Nem precisaria acrescentar que semelhante cenário, agravado pela pandemia da Covid-19 e pelo desleixo das autoridades governamentais, escancara o segundo entrave. A educação vista como um direito estendido a toda a população, por uma parte, e as expressões culturais e artísticas, por outro, sofreram um duplo golpe com o desgoverno de Bolsonaro. Chega a ser estridentemente ostensiva a atitude de descaso, de escárnio e de indiferença para com os artistas e intelectuais, os representantes da imprensa livre, e qualquer figura que se destaque no universo plural do saber em geral. Pior ainda, os cortes no orçamento em vista de reservar recursos para sua campanha populista tendem a recair sobre o campo da cultura. Uma vez mais, um ranço de consequências nocivas, e que vem desde os tempos da “Casa Grande & Senzala” (Gilberto Freire), acompanha e mantém a ideia de que pobre, preto e mulher não precisam estudar. Se as coisas avançaram no caso das mulheres, o mesmo não ocorreu com o apartheid social e racista.
Desembarcamos no terceiro entrave.
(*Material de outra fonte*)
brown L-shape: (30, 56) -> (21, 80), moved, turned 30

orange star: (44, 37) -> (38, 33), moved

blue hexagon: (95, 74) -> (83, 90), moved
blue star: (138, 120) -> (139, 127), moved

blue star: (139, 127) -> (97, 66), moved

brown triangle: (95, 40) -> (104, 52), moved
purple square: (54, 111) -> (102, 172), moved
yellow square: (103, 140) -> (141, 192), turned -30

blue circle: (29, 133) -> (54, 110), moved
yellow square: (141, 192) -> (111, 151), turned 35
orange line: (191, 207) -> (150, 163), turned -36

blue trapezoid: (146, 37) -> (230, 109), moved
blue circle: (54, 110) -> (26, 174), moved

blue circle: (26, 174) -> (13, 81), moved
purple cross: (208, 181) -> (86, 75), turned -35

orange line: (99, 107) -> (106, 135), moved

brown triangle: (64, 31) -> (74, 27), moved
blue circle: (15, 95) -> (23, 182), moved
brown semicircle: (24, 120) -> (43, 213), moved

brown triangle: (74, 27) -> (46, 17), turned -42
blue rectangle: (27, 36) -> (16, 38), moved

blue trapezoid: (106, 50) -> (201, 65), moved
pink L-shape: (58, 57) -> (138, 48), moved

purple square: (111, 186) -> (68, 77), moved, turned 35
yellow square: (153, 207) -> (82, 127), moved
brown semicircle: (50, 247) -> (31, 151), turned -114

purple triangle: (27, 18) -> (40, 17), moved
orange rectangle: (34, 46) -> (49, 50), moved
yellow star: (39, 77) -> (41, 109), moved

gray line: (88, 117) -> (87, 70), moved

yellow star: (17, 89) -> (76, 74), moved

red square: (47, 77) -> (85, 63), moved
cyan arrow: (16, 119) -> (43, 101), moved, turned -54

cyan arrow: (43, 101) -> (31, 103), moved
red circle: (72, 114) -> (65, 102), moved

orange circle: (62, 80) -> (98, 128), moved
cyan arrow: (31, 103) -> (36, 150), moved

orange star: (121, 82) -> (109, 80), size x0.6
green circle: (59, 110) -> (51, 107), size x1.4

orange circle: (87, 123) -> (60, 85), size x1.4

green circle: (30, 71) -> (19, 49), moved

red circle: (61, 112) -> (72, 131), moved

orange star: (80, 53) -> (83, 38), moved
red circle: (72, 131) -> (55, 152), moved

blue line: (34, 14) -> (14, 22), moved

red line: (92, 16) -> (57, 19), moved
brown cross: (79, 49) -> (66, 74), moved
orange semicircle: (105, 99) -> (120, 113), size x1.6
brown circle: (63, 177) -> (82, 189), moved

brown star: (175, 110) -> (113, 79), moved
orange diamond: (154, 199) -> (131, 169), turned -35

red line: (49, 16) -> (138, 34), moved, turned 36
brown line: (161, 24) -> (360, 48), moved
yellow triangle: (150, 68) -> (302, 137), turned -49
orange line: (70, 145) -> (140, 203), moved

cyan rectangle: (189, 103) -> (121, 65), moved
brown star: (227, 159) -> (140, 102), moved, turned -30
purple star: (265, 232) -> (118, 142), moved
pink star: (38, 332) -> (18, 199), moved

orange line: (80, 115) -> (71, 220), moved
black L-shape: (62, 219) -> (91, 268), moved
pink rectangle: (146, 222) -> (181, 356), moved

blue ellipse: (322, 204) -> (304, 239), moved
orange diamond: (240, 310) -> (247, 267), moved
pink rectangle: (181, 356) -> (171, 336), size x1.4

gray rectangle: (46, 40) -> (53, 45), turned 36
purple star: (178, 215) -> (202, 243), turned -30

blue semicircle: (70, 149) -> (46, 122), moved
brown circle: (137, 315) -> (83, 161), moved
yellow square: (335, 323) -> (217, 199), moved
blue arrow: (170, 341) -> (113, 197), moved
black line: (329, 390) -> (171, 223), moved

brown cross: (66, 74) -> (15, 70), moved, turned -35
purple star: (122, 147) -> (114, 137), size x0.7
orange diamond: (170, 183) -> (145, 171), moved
Muitas palavras e muita tinta já se gastou com o tema do racismo estrutural em sociedades como os Estados Unidos, a África do Sul e o Brasil, entre outras. Ele costuma ser tanto mais difícil de erradicar quanto mais sutil e oculto se manifesta. É o caso típico da formação d’O povo brasileiro. O antropólogo Darcy Ribeiro, aliás, escreve um tratado com esse título para questionar a fundo o mito da “democracia racial”. De acordo com o autor, essa última tem muito de racista e muito pouco de democrática. Movimentos vinculados à consciência negra, juntamente estudiosos do tema, não se cansam de alertar para o fato histórico de que a Lei Áurea, longe de pôr um fim à situação dos escravos, libertou, isto sim, os senhores do compromisso adquirido. E com indenização para os donos de escravos!
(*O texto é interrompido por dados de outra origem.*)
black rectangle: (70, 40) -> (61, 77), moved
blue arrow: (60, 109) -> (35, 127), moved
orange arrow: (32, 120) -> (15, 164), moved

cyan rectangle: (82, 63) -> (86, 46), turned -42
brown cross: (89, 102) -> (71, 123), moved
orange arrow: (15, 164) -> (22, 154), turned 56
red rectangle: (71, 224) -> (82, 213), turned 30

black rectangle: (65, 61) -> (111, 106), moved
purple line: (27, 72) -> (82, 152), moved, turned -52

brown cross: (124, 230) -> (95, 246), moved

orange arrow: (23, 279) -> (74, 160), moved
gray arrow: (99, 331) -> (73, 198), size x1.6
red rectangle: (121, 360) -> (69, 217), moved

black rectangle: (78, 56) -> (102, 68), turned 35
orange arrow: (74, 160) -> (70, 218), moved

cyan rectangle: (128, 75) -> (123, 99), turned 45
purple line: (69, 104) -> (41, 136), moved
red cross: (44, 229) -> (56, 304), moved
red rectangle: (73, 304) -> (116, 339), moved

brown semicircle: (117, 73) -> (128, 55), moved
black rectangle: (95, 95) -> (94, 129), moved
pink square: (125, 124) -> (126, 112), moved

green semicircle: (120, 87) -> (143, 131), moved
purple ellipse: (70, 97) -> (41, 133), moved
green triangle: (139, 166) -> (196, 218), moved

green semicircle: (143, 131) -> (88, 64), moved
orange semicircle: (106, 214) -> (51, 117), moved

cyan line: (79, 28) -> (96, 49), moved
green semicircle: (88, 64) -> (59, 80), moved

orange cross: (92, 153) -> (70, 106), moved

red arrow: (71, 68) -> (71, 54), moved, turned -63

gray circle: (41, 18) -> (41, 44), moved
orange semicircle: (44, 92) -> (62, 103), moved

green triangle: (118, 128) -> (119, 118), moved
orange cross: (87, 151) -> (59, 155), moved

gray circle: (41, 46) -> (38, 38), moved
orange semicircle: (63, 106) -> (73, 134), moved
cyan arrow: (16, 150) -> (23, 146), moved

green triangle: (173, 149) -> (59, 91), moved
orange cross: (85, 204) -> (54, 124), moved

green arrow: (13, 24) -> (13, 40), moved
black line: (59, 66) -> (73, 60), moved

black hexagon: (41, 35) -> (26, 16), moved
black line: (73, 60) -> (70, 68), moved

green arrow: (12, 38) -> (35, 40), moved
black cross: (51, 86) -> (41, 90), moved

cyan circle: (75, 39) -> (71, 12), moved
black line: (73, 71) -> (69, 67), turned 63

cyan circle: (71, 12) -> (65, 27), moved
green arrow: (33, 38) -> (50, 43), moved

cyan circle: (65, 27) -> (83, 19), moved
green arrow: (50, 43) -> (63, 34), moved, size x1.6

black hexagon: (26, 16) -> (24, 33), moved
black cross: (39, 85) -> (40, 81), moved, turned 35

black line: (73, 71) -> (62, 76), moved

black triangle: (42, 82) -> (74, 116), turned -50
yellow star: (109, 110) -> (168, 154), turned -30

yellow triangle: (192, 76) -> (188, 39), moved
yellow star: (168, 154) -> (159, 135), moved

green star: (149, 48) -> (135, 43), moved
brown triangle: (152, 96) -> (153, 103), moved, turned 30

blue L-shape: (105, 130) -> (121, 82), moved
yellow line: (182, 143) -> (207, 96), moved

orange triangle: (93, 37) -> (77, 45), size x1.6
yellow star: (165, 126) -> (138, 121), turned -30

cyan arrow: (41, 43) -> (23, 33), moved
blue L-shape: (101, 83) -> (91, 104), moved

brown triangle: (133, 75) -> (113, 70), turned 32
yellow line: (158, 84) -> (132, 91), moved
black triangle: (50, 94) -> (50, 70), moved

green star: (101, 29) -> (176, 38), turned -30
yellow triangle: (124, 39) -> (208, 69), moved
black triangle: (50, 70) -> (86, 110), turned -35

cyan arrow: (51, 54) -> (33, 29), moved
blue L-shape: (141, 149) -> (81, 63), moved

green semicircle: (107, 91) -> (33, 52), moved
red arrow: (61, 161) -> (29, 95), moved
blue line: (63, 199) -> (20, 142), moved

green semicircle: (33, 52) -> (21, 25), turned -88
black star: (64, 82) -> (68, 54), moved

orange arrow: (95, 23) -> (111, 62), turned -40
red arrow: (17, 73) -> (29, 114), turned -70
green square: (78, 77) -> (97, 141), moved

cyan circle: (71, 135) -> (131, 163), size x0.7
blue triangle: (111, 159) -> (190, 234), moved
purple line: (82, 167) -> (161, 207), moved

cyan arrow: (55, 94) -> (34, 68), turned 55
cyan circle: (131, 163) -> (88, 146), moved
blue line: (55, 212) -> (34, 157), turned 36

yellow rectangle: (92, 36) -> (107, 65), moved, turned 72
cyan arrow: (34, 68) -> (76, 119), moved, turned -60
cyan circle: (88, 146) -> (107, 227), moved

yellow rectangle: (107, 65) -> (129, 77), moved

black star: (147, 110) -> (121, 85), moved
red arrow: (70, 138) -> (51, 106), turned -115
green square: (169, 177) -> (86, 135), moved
Libertos, mas sem acesso à terra, e tampouco às oportunidades de trabalho que verdadeiramente os pudessem resgatar com justiça e dignidade, os trabalhadores negros tornaram-se “livres” na dupla acepção de Marx: livres do solo (devido à Lei de Terras de 1850) e livres para vender sua força de trabalho em um contexto de miséria e fome. A CF/2022 tenta pressionar por políticas públicas substanciais, onde educadores e educadoras possam efetivamente “falar com sabedoria e ensinar com amor”, coisa que, por outro lado, exige uma atitude de respeito e escuta para com os demais saberes que brotam dos distintos setores da população.